CRAWFORDVILLE WEATHER

County sued over radio contract

Williams Communications sues Wakulla County over giving $12M contract to Motorola for new first responder system

By WILLIAM SNOWDEN Editor

Attorneys for a Tallahassee communications company filed a lawsuit against the Wakulla County Commission on Friday, March 17, seeking to top a decision by commissioners on Monday, March 20 to award a multi-million dollar radio contract to Motorola.
The lawsuit contends that Motorola’s proposal does not meet the county’s requirements set forth in its Request for Proposal.
Under advice from County Attorney Heather Encinosa that the lawsuit did not mean commissioners could not go forward with the award of the contract, commissioners did just that, voting unanimously to go with Motorola.
The county is purchasing a $17 million public safety radio system to expand coverage for first responders. Some $12 million of the cost is being underwritten by Triumph Gulf Coast, the entity created to spend money in counties affected by the BP Deepwater Horizon oil spill.
Officials with Williams Communications appeared at the meeting to ask commissioners to delay the vote and look into the concerns. Brian Coker of Williams told the board: “You’re clearly not getting what you’re asking for.”
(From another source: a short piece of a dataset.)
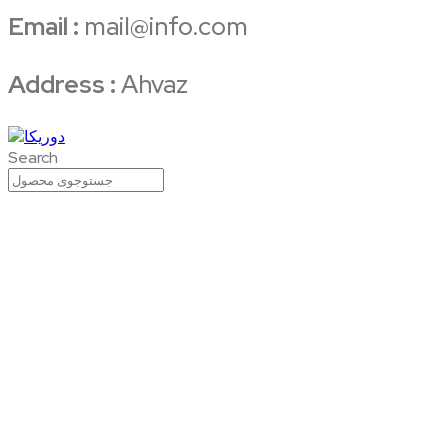
Email :
mail@info.com
Address :
Ahvaz
Search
The complaint filed in Wakulla Circuit Court contends “Motorola omitted key coverage data from its proposal to the county and misrepresented its compliance with the RFP requirements... in order to reduce system infrastructure costs, utilize a non-compliant radio configuration, and deviate from the industry standards for reliability imposed by the county’s RFP.”
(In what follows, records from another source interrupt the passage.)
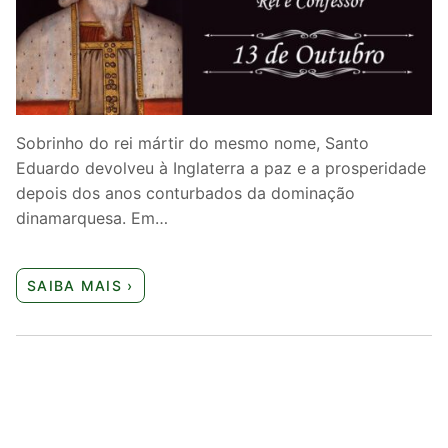
Quem somos nós
Sobrinho do rei mártir do mesmo nome, Santo
Eduardo devolveu à Inglaterra a paz e a prosperidade
depois dos anos conturbados da dominação
dinamarquesa. Em…
SAIBA MAIS ›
A representative of Motorola was at the meeting and denied the claims being made by Williams.
Commissioners indicated they were relying on their consultant, Nick Tusa of Tusa Consulting Services, who had indicated Motorola’s proposal did meet the requirements of the RFP. (Tusa’s contract with the county was approved at the same meeting under the consent agenda.) Tusa was not at the commission meeting.
It was noted that Williams did not include Tusa as a defendant in its lawsuit.
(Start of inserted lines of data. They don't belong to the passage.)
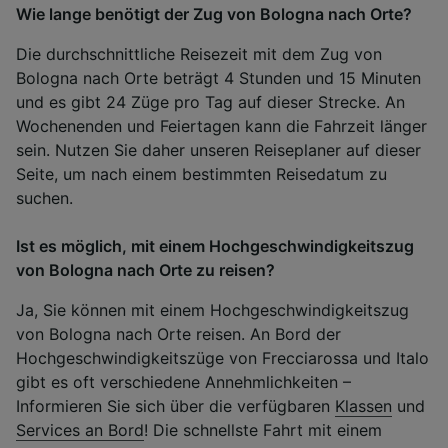
Wie lange benötigt der Zug von Bologna nach Orte?
Die durchschnittliche Reisezeit mit dem Zug von
Bologna nach Orte beträgt 4 Stunden und 15 Minuten
und es gibt 24 Züge pro Tag auf dieser Strecke. An
Wochenenden und Feiertagen kann die Fahrzeit länger
sein. Nutzen Sie daher unseren Reiseplaner auf dieser
Seite, um nach einem bestimmten Reisedatum zu
suchen.
Ist es möglich, mit einem Hochgeschwindigkeitszug
von Bologna nach Orte zu reisen?
Ja, Sie können mit einem Hochgeschwindigkeitszug
von Bologna nach Orte reisen. An Bord der
Hochgeschwindigkeitszüge von Frecciarossa und Italo
gibt es oft verschiedene Annehmlichkeiten –
Informieren Sie sich über die verfügbaren
Klassen
und
Services an Bord
! Die schnellste Fahrt mit einem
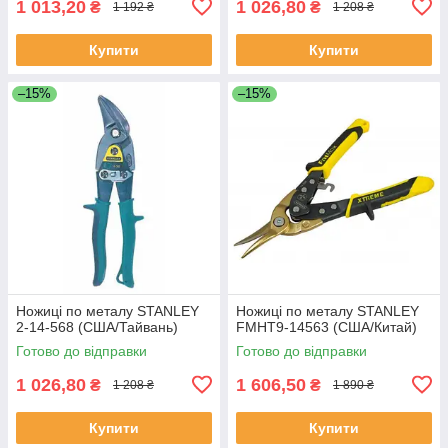
1 013,20
1 026,80
₴
₴
1 192 ₴
1 208 ₴
Купити
Купити
–15%
–15%
Ножиці по металу STANLEY
Ножиці по металу STANLEY
2-14-568 (США/Тайвань)
FMHT9-14563 (США/Китай)
Готово до відправки
Готово до відправки
1 026,80
1 606,50
₴
₴
1 208 ₴
1 890 ₴
Купити
Купити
In the lawsuit, Williams contends that, “Buried in hundreds of pages of the Motorola proposed contract with the county (which Williams recently received in response to public records requests) are terms of system configuration, loss factor values, and coverage testing  terms that reveal the county will receive far inferior coverage to that required by the RFP, a fact that should be well known to the county’s designated expert consultant for this project, Tusa Conulting Inc., who designed this RFP and utilizes a coverage validation tool that can confirm the above-stated facts.”